George Osborne
George Osborne took a swipe at Labour at the FSB conference in Birmingham Getty

Labour's economic policies present a "clear and present danger" for British firms and amount to financial "madness", according to George Osborne.

The Chancellor, who spoke at the Federation of Small Businesses' (FSB) national conference in Birmingham, promised to continue to cut the UK's budget deficit as a percentage of GDP and claimed Ed Balls' plan would increase the national debt in 2016.

"When we have achieved so much, when we have come so far, do not put at risk the livelihoods of millions of people, do not put at risk our economic security by putting our national debt up – that would be madness," he said.

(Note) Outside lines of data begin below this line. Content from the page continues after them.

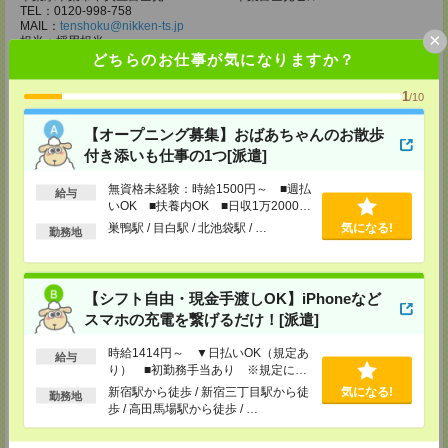
TEL：0120-998-758
MAIL：
tenshoku@nikken-ts.jp
×
担当：採用担当
どちらのお仕事が気になりますか？
メディカルケア事業部 柏オフィス
千葉県柏市末広町5-19 第12関口ビル7F 705号室
1
/10
TEL：0120-935-218
MAIL：
tenshoku@nikken-ts.jp
【オープニング募集】おばあちゃんのお散歩
担当：採用担当
付き添いも仕事の1つ[派遣]
メディカルケア事業部 新宿オフィス
東京都新宿区新宿2-3-10 新宿御苑ビル6階
無資格未経験：時給1500円～ ■週払
給与
TEL：0120-457-235
いOK ■扶養内OK ■日収1万2000円
MAIL：
tenshoku@nikken-ts.jp
以上
巣鴨駅 / 目白駅 / 北池袋駅 / …
気になる!
担当：採用担当
勤務地
メディカルケア事業部 立川事業所
東京都立川市錦町1-12-14
TEL：0120-934-200
【シフト自由・現金手渡しOK】iPhoneなど
MAIL：
tenshoku@nikken-ts.jp
スマホの充電を繋げるだけ！[派遣]
担当：採用担当
時給1414円～ ▼日払いOK（規定あ
メディカルケア事業部 町田オフィス
給与
り） ■初勤務手当あり ※規定によ
東京都町田市森野1-7-23 大樹生命町田ビル6F
る
TEL：0120-453-285
新宿駅から徒歩 / 新宿三丁目駅から徒
気になる!
勤務地
MAIL：
tenshoku@nikken-ts.jp
歩 / 高田馬場駅から徒歩 / …
担当：採用担当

"And borrowing and spending with no regard as to the consequences of the economy for business or jobs is a clear and present danger to all that we have achieved

"So we, in this election, should commit now that we have got the national debt falling to keep it falling."

The comments come as the Office for National Statistics (ONS) said that public sector net borrowing had hit £6.9bn in February, down 34% from the same period last year.

The data also revealed that Osborne was on track to meet his target of reducing public sector borrowing to £90.2bn by the end of the 2014/15 financial year.

Osborne also committed to a "major" reform of the UK's business rates system at the West Midlands based event.

"This is my commitment to you: We will make a major change to the business rates and have in it in place for 2017 – all legislated for and the like," the top Tory said.

The FSB welcomed the pledge and explained that for many firms, "they are the biggest costs they face".

"The chancellor's commitment to reforming business rates will be received well by small businesses up and down the country," said John Allan, the national chairman of the FSB.

"Business rates cause so many problems for our members, often holding back their growth plans. For many firms, they are the biggest costs they face after rent and staff wages.

"A new system must be in place in 2017 and support measures must continue until we have fundamental reform."

The promise comes just days after Osborne unveiled his last budget of this parliament to MPs in the House of Commons.

The electorate seemed to respond favourably to the economic measures as the Tories took a two-point lead (35% vs 33%) in the opinions polls, according to YouGov.